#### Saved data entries

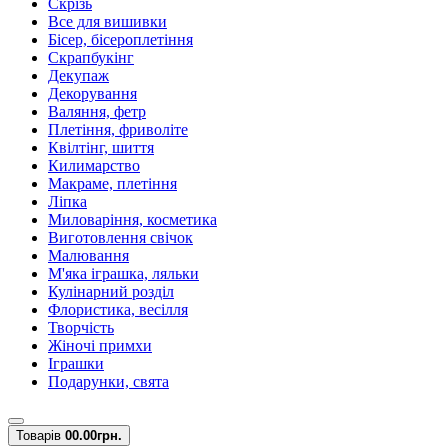
Скрізь
Все для вишивки
Бісер, бісероплетіння
Скрапбукінг
Декупаж
Декорування
Валяння, фетр
Плетіння, фриволіте
Квілтінг, шиття
Килимарство
Макраме, плетіння
Ліпка
Миловаріння, косметика
Виготовлення свічок
Малювання
М'яка іграшка, ляльки
Кулінарний розділ
Флористика, весілля
Творчість
Жіночі примхи
Іграшки
Подарунки, свята
Товарів
0
0.00грн.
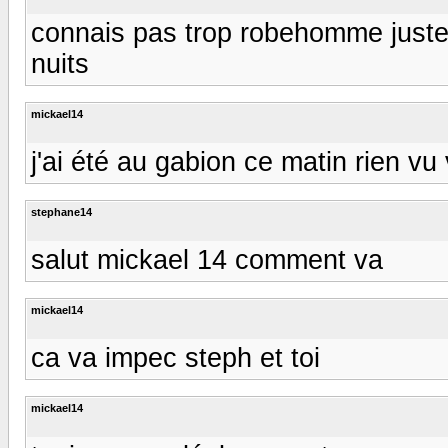
connais pas trop robehomme juste l
nuits
mickael14
j'ai été au gabion ce matin rien vu
stephane14
salut mickael 14 comment va
mickael14
ca va impec steph et toi
mickael14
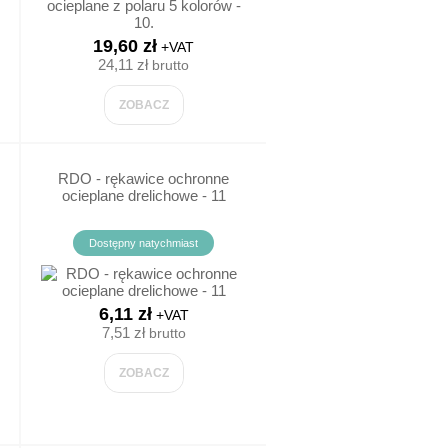
19,60 zł
+VAT
24,11 zł
brutto
ZOBACZ
A
CZYŚCIWO, SORBENTY
RDO - rękawice ochronne
ocieplane drelichowe - 11
CZYŚCIWO BAWEŁNIANE
Dostępny natychmiast
CZYŚCIWO PAPIEROWE
6,11 zł
+VAT
SORBENTY
7,51 zł
brutto
ZOBACZ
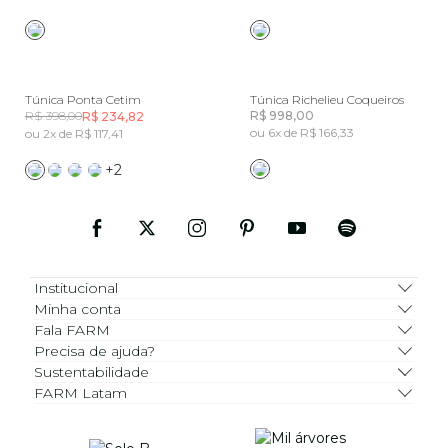
Túnica Ponta Cetim
Túnica Richelieu Coqueiros
R$ 398,00
R$ 998,00
R$ 234,82
ou 6x de R$ 166,33
ou 2x de R$ 117,41
+2
Institucional
Minha conta
Fala FARM
Precisa de ajuda?
Sustentabilidade
FARM Latam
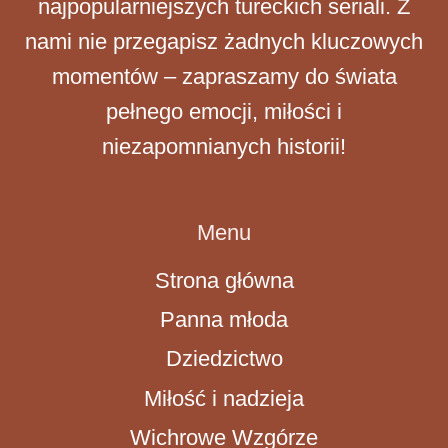
najpopularniejszych tureckich seriali. Z
nami nie przegapisz żadnych kluczowych
momentów – zapraszamy do świata
pełnego emocji, miłości i
niezapomnianych historii!
Menu
Strona główna
Panna młoda
Dziedzictwo
Miłość i nadzieja
Wichrowe Wzgórze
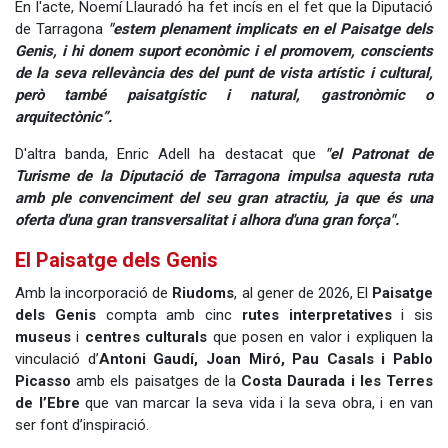
En l'acte, Noemí Llauradó ha fet incís en el fet que la Diputació
de Tarragona
"estem plenament implicats en el Paisatge dels
Genis, i hi donem suport econòmic i el promovem, conscients
de la seva rellevància des del punt de vista artístic i cultural,
però també paisatgístic i natural, gastronòmic o
arquitectònic”.
D'altra banda, Enric Adell ha destacat que
"el Patronat de
Turisme de la Diputació de Tarragona impulsa a
questa ruta
amb ple convenciment del seu gran atractiu, ja que és una
oferta d'una gran transversalitat i alhora d'una gran força".
El Paisatge dels Genis
Amb la incorporació de
Riudoms
, al gener de 2026, El
Paisatge
dels Genis
compta amb cinc
rutes interpretatives
i sis
museus
i
centres culturals
que posen en valor i expliquen la
vinculació d’
Antoni Gaudí, Joan Miró, Pau Casals i Pablo
Picasso
amb els paisatges de la
Costa Daurada i les Terres
de l’Ebre
que van marcar la seva vida i la seva obra, i en van
ser font d’inspiració.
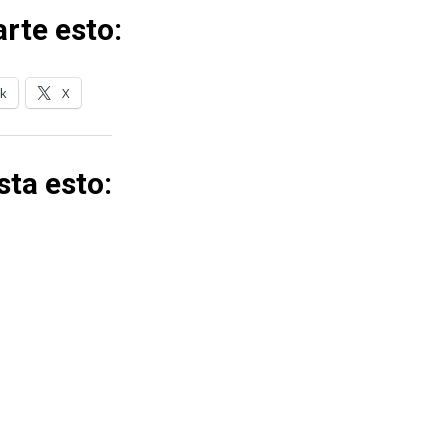
rte esto:
k
X
ta esto:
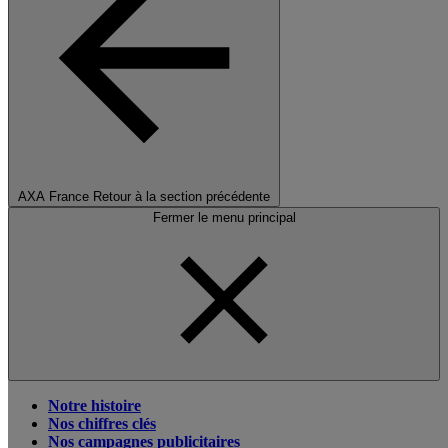
AXA France
Retour à la section précédente
Fermer le menu principal
Notre histoire
Nos chiffres clés
Nos campagnes publicitaires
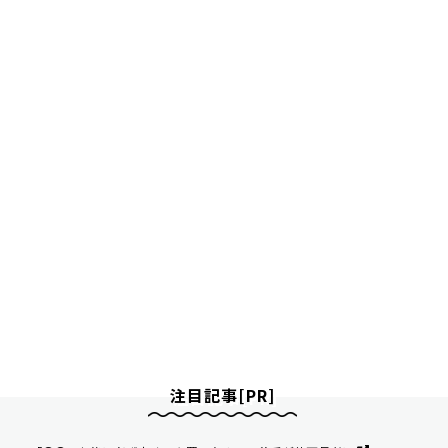
注目記事[PR]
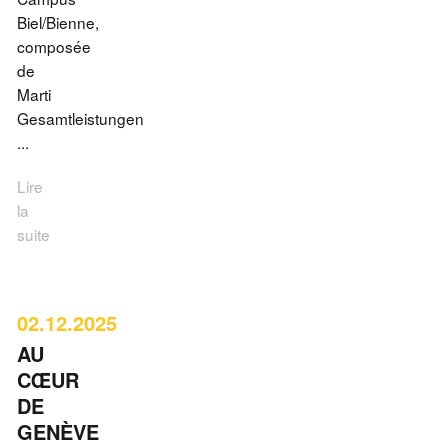
Biel/Bienne,
composée
de
Marti
Gesamtleistungen
...
Lire
la
suite
02.12.2025
AU
CŒUR
DE
GENÈVE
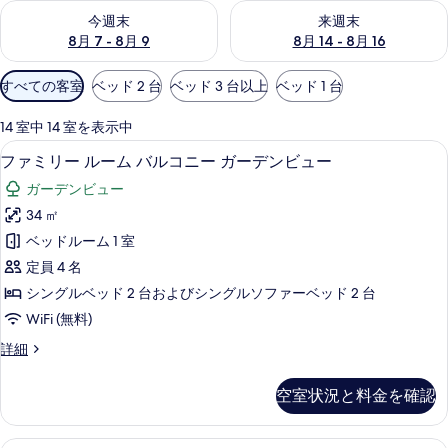
今週末 8月 7 - 8月 9 の空室状況をチェック
来週末 8月 14 - 8月 16 の
今週末
来週末
8月 7 - 8月 9
8月 14 - 8月 16
利
すべての客室
ベッド 2 台
ベッド 3 台以上
ベッド 1 台
用
可
14 室中 14 室を表示中
能
ファミリー ルーム バルコニー ガーデンビ
フ
6
ファミリー ルーム バルコニー ガーデンビュー
な
ァ
客
ガーデンビュー
ミ
室
34 ㎡
リ
の
ベッドルーム 1 室
ー
絞
定員 4 名
り
ル
シングルベッド 2 台およびシングルソファーベッド 2 台
込
ー
WiFi (無料)
み
ム
条
フ
詳細
バ
件
ァ
ル
ミ
空室状況と料金を確認
リ
コ
ー
ニ
ル
32 インチの薄型テレビ (デジタル放送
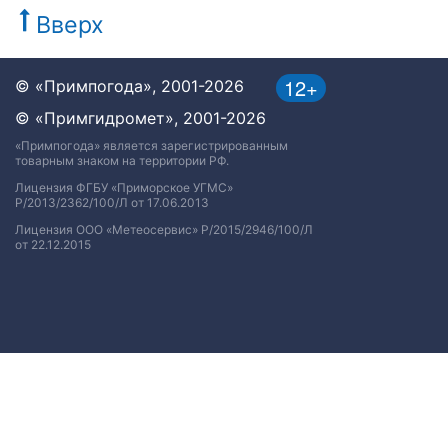
Вверх
12+
© «Примпогода», 2001-2026
© «Примгидромет», 2001-2026
«Примпогода» является зарегистрированным
товарным знаком на территории РФ.
Лицензия ФГБУ «Приморское УГМС»
Р/2013/2362/100/Л от 17.06.2013
Лицензия ООО «Метеосервис» Р/2015/2946/100/Л
от 22.12.2015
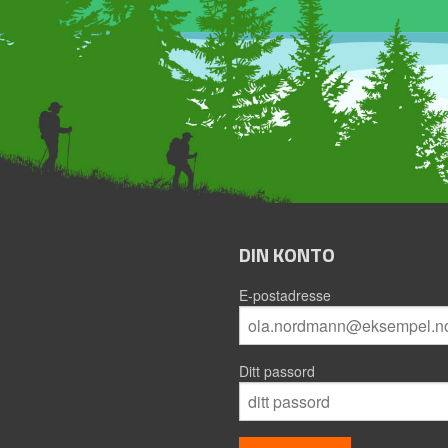
DIN KONTO
E-postadresse
Ditt passord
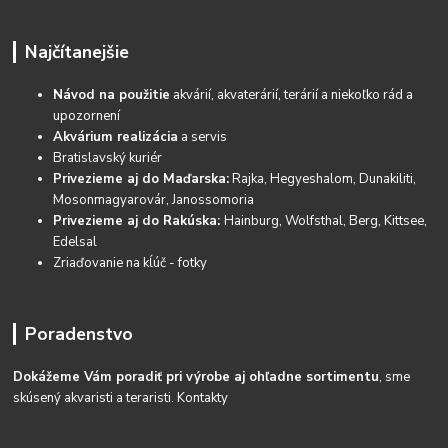
Najčítanejšie
Návod na použitie
akvárií, akvaterárií, terárií a niekoľko rád a
upozornení
Akvárium realizácia
a servis
Bratislavský kuriér
Privezieme aj do Maďarska:
Rajka, Hegyeshalom, Dunakiliti,
Mosonmagyarovár, Janossomoria
Privezieme aj do Rakúska:
Hainburg, Wolfsthal, Berg, Kittsee,
Edelsal
Zriaďovanie na kĺúč - fotky
Poradenstvo
Dokážeme Vám poradiť pri výrobe aj ohľadne sortimentu
, sme
skúsený akvaristi a teraristi.
Kontakty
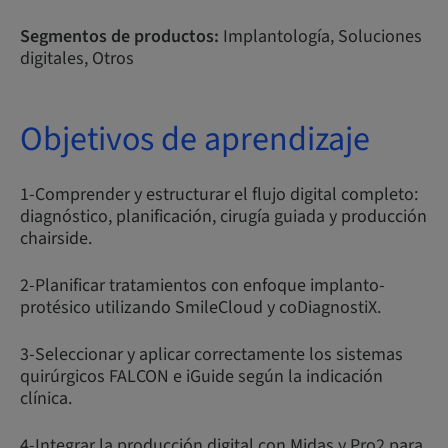
Segmentos de productos:
Implantología, Soluciones
digitales, Otros
Objetivos de aprendizaje
1-Comprender y estructurar el flujo digital completo:
diagnóstico, planificación, cirugía guiada y producción
chairside.
2-Planificar tratamientos con enfoque implanto-
protésico utilizando SmileCloud y coDiagnostiX.
3-Seleccionar y aplicar correctamente los sistemas
quirúrgicos FALCON e iGuide según la indicación
clínica.
4-Integrar la producción digital con Midas y Pro2 para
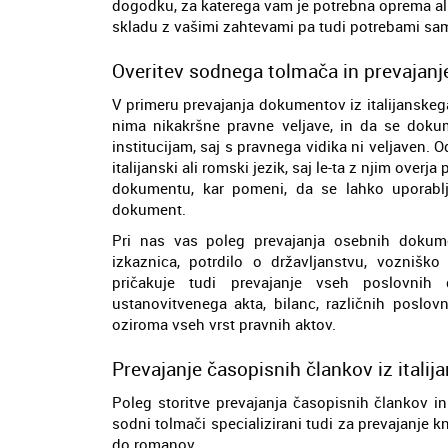
dogodku, za katerega vam je potrebna oprema ali
skladu z vašimi zahtevami pa tudi potrebami s
Overitev sodnega tolmača in prevajanje
V primeru prevajanja dokumentov iz italijanskeg
nima nikakršne pravne veljave, in da se dokum
institucijam, saj s pravnega vidika ni veljaven.
italijanski ali romski jezik, saj le-ta z njim over
dokumentu, kar pomeni, da se lahko uporabl
dokument.
Pri nas vas poleg prevajanja osebnih dokume
izkaznica, potrdilo o državljanstvu, vozniško 
pričakuje tudi prevajanje vseh poslovnih 
ustanovitvenega akta, bilanc, različnih poslov
oziroma vseh vrst pravnih aktov.
Prevajanje časopisnih člankov iz italij
Poleg storitve prevajanja časopisnih člankov in r
sodni tolmači specializirani tudi za prevajanje k
do romanov.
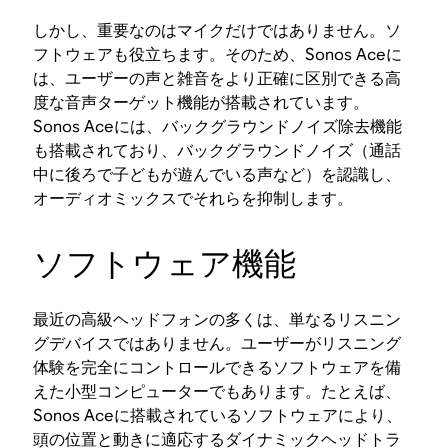
しかし、重要なのはマイクだけではありません。ソ
フトウェアも役立ちます。そのため、Sonos Aceに
は、ユーザーの声と雑音をより正確に区別できる高
度な音声ターゲット機能が搭載されています。
Sonos Aceには、バックグラウンドノイズ除去機能
も搭載されており、バックグラウンドノイズ（通話
中に後ろで子どもが遊んでいる声など）を認識し、
オーディオミックスでそれらを抑制します。
ソフトウェア機能
最近の高級ヘッドフォンの多くは、単なるリスニン
グデバイスではありません。ユーザーがリスニング
体験を完全にコントロールできるソフトウェアを備
えた小型コンピューターでもあります。たとえば、
Sonos Aceに搭載されているソフトウェアにより、
頭の位置と動きに適応するダイナミックヘッドトラ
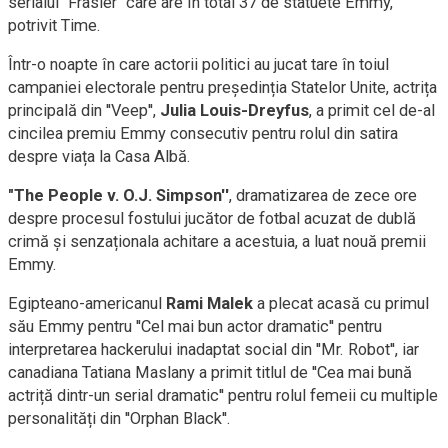
serialul ''Frasier'' care are în total 37 de statuete Emmy,
potrivit Time.
Într-o noapte în care actorii politici au jucat tare în toiul
campaniei electorale pentru președinția Statelor Unite, actrița
principală din ''Veep'',
Julia Louis-Dreyfus
, a primit cel de-al
cincilea premiu Emmy consecutiv pentru rolul din satira
despre viața la Casa Albă.
"The People v. O.J. Simpson''
, dramatizarea de zece ore
despre procesul fostului jucător de fotbal acuzat de dublă
crimă și senzaționala achitare a acestuia, a luat nouă premii
Emmy.
Egipteano-americanul
Rami Malek
a plecat acasă cu primul
său Emmy pentru ''Cel mai bun actor dramatic'' pentru
interpretarea hackerului inadaptat social din ''Mr. Robot'', iar
canadiana Tatiana Maslany a primit titlul de ''Cea mai bună
actriță dintr-un serial dramatic'' pentru rolul femeii cu multiple
personalități din ''Orphan Black''.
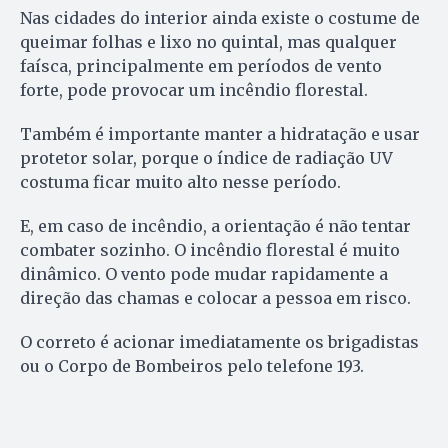
Nas cidades do interior ainda existe o costume de
queimar folhas e lixo no quintal, mas qualquer
faísca, principalmente em períodos de vento
forte, pode provocar um incêndio florestal.
Também é importante manter a hidratação e usar
protetor solar, porque o índice de radiação UV
costuma ficar muito alto nesse período.
E, em caso de incêndio, a orientação é não tentar
combater sozinho. O incêndio florestal é muito
dinâmico. O vento pode mudar rapidamente a
direção das chamas e colocar a pessoa em risco.
O correto é acionar imediatamente os brigadistas
ou o Corpo de Bombeiros pelo telefone 193.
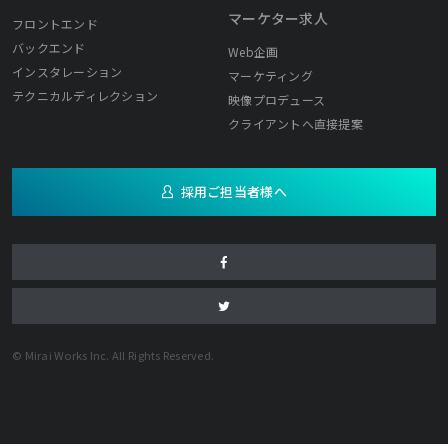
マーケター求人
フロントエンド
バックエンド
Web企画
インスタレーション
マーケティング
テクニカルディレクション
映像プロデュース
クライアントへ直接提案
採用ご担当者様へ
© Mirai Works Inc. All Rights Reserved.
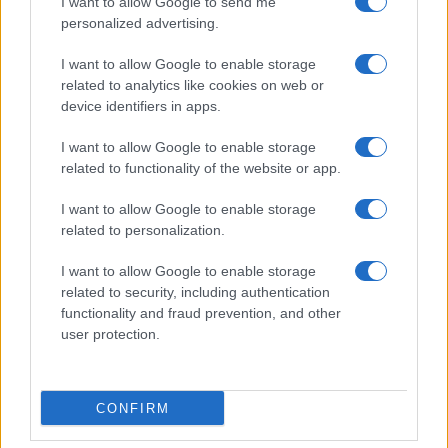
I want to allow Google to send me
personalized advertising.
I want to allow Google to enable storage
related to analytics like cookies on web or
device identifiers in apps.
Nelly GSM
245.000 Ft (új)
I want to allow Google to enable storage
related to functionality of the website or app.
Samsung Galaxy S25 Ultra
I want to allow Google to enable storage
related to personalization.
I want to allow Google to enable storage
related to security, including authentication
functionality and fraud prevention, and other
user protection.
Nelly GSM
245.000 Ft (használt)
CONFIRM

#### Exercise directions
Report every line of the entries that carries the word "incêndio".

#### Expected answer
forte, pode provocar um incêndio florestal.
E, em caso de incêndio, a orientação é não tentar
combater sozinho. O incêndio florestal é muito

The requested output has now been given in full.